2. Imágenes celulares por TIRFM

  1. Imaging set-up
    1. Realice imágenes TIRF con la configuración descrita en la Figura 1. Consta de un microscopio invertido motorizado (Figura 1, recuadro A), la fuente láser (Figura 1, recuadro B) y el deslizador TIRF (Figura 1, recuadro C). Alcance la iluminación TIRFM a través de un aceite 100X de alta apertura numérica (NA 1.45 Alpha Plan-Fluar), objetivo de inmersión.

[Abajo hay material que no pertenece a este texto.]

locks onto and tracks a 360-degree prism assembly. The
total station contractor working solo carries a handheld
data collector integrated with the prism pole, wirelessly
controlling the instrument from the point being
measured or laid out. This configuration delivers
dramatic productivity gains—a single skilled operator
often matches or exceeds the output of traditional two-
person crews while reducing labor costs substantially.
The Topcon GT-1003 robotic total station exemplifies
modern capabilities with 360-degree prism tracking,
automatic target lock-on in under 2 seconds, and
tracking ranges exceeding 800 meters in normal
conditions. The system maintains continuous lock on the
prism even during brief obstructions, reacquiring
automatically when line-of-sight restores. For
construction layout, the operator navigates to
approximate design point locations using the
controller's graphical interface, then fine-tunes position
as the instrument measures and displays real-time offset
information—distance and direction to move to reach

    2. Para la iluminación TIRF, emplee un láser de iones de argón multilínea (458/488/514 nm) de 100 mW. Usando una fibra monomodo, introduzca la luz láser polarizada linealmente en la trayectoria del haz a través del control deslizante TIRF. Inserte el control deslizante TIRF en el plano del diafragma de campo luminoso de la trayectoria del haz de luz reflejada.
      1. Para iluminación de campo amplio, conecte el microscopio a una lámpara de arco corto de mercurio convencional HBO de luz blanca. Un prisma doble que mantiene la polarización en el control deslizante garantiza la combinación simultánea de iluminación TIRF y luz blanca.

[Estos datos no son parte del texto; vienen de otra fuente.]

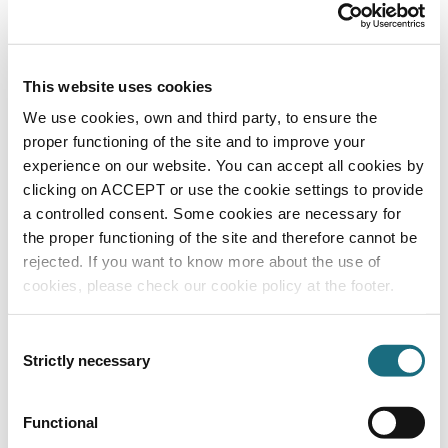
SPAPFUSE3
Autopilot Digital Salt Chlorinator Controller
This website uses cookies
We use cookies, own and third party, to ensure the
proper functioning of the site and to improve your
experience on our website. You can accept all cookies by
clicking on ACCEPT or use the cookie settings to provide
a controlled consent. Some cookies are necessary for
the proper functioning of the site and therefore cannot be
rejected. If you want to know more about the use of
cookies, please check our cookie policy at the footer.
Digital Control Board
SPAPPCB/N
Autopilot Digital Salt Chlorinator Controller
Consent
Strictly necessary
Selection
Functional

    3. Filtre la luz láser con un filtro de excitación (ancho de banda 488/10 nm) montado en una rueda de filtros e introducido en la trayectoria del láser. Emplee un obturador de alta velocidad controlado por software para permitir un control rápido de la iluminación láser. Para el análisis de pHluorin, monte un filtro de emisión de paso de banda de 525/50 nm. Capture imágenes digitales (512 x 512 píxeles) en una cámara Fast CCD refrigerada con el software Image ProPlus.
  2. Lograr la iluminación TIRF (Figura 2)

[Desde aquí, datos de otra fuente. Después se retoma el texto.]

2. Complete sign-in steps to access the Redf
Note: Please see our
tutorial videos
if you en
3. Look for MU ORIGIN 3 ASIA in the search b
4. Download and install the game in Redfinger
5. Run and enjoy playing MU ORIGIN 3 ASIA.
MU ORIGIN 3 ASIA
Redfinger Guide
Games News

    1. Encienda los láseres, la computadora, la cámara, la rueda de filtros y los controladores del obturador; luego, espere 20 minutos antes de comenzar el experimento, ya que los láseres necesitan calentarse y estabilizarse.
    2. Antes de la toma de imágenes, haga el volumen oportuno de las siguientes soluciones.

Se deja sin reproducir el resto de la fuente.